**Supplied data**
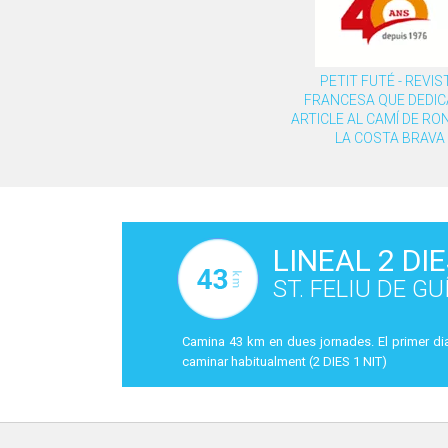
PETIT FUTÉ - REVIS
FRANCESA QUE DEDIC
ARTICLE AL CAMÍ DE RO
LA COSTA BRAVA
LINEAL 2 DI
ST. FELIU DE G
Camina 43 km en dues jornades. El primer dia
caminar habitualment (2 DIES 1 NIT)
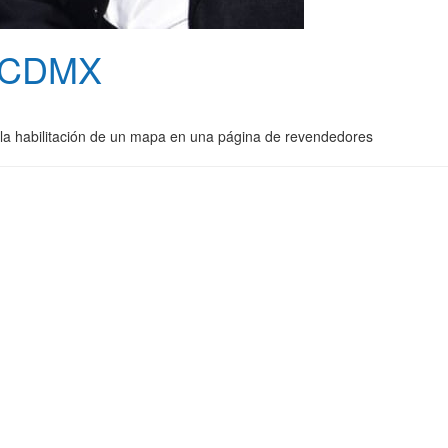
en CDMX
y la habilitación de un mapa en una página de revendedores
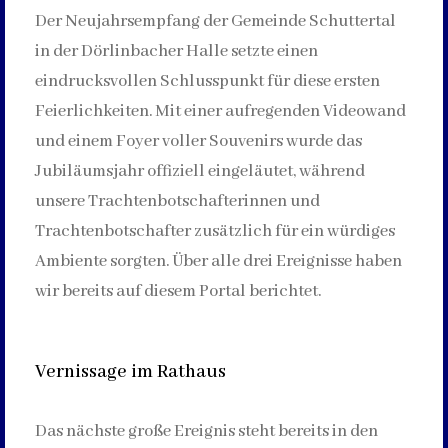
Der Neujahrsempfang der Gemeinde Schuttertal
in der Dörlinbacher Halle setzte einen
eindrucksvollen Schlusspunkt für diese ersten
Feierlichkeiten. Mit einer aufregenden Videowand
und einem Foyer voller Souvenirs wurde das
Jubiläumsjahr offiziell eingeläutet, während
unsere Trachtenbotschafterinnen und
Trachtenbotschafter zusätzlich für ein würdiges
Ambiente sorgten. Über alle drei Ereignisse haben
wir bereits auf diesem Portal berichtet.
Vernissage im Rathaus
Das nächste große Ereignis steht bereits in den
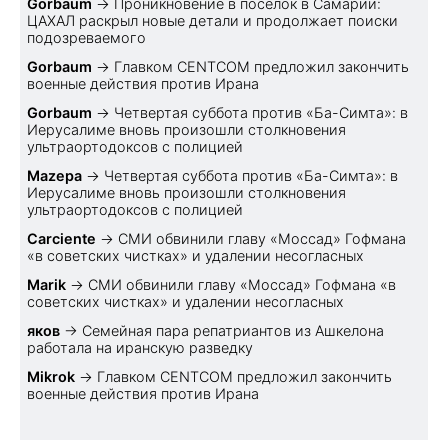
Gorbaum
→
Проникновение в поселок в Самарии:
ЦАХАЛ раскрыл новые детали и продолжает поиски
подозреваемого
Gorbaum
→
Главком CENTCOM предложил закончить
военные действия против Ирана
Gorbaum
→
Четвертая суббота против «Ба-Симта»: в
Иерусалиме вновь произошли столкновения
ультраортодоксов с полицией
Mazepa
→
Четвертая суббота против «Ба-Симта»: в
Иерусалиме вновь произошли столкновения
ультраортодоксов с полицией
Carciente
→
СМИ обвинили главу «Моссад» Гофмана
«в советских чистках» и удалении несогласных
Marik
→
СМИ обвинили главу «Моссад» Гофмана «в
советских чистках» и удалении несогласных
яков
→
Семейная пара репатриантов из Ашкелона
работала на иранскую разведку
Mikrok
→
Главком CENTCOM предложил закончить
военные действия против Ирана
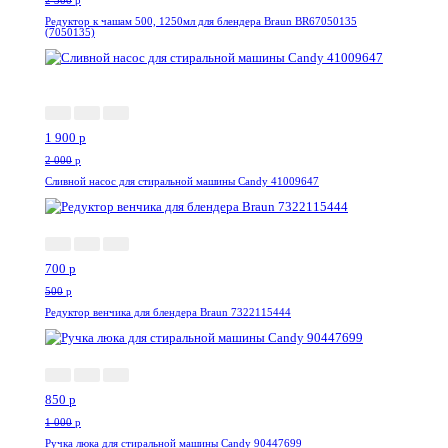
2 300
p
Редуктор к чашам 500, 1250мл для блендера Braun BR67050135
(7050135)
-5%
1 900
p
2 000
p
Сливной насос для стиральной машины Candy 41009647
--40%
700
p
500
p
Редуктор венчика для блендера Braun 7322115444
-15%
850
p
1 000
p
Ручка люка для стиральной машины Candy 90447699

**Task instructions**
Which of the lines above carry the string "Braun"? Copy every one.

**Response box**
Редуктор к чашам 500, 1250мл для блендера Braun BR67050135
Редуктор венчика для блендера Braun 7322115444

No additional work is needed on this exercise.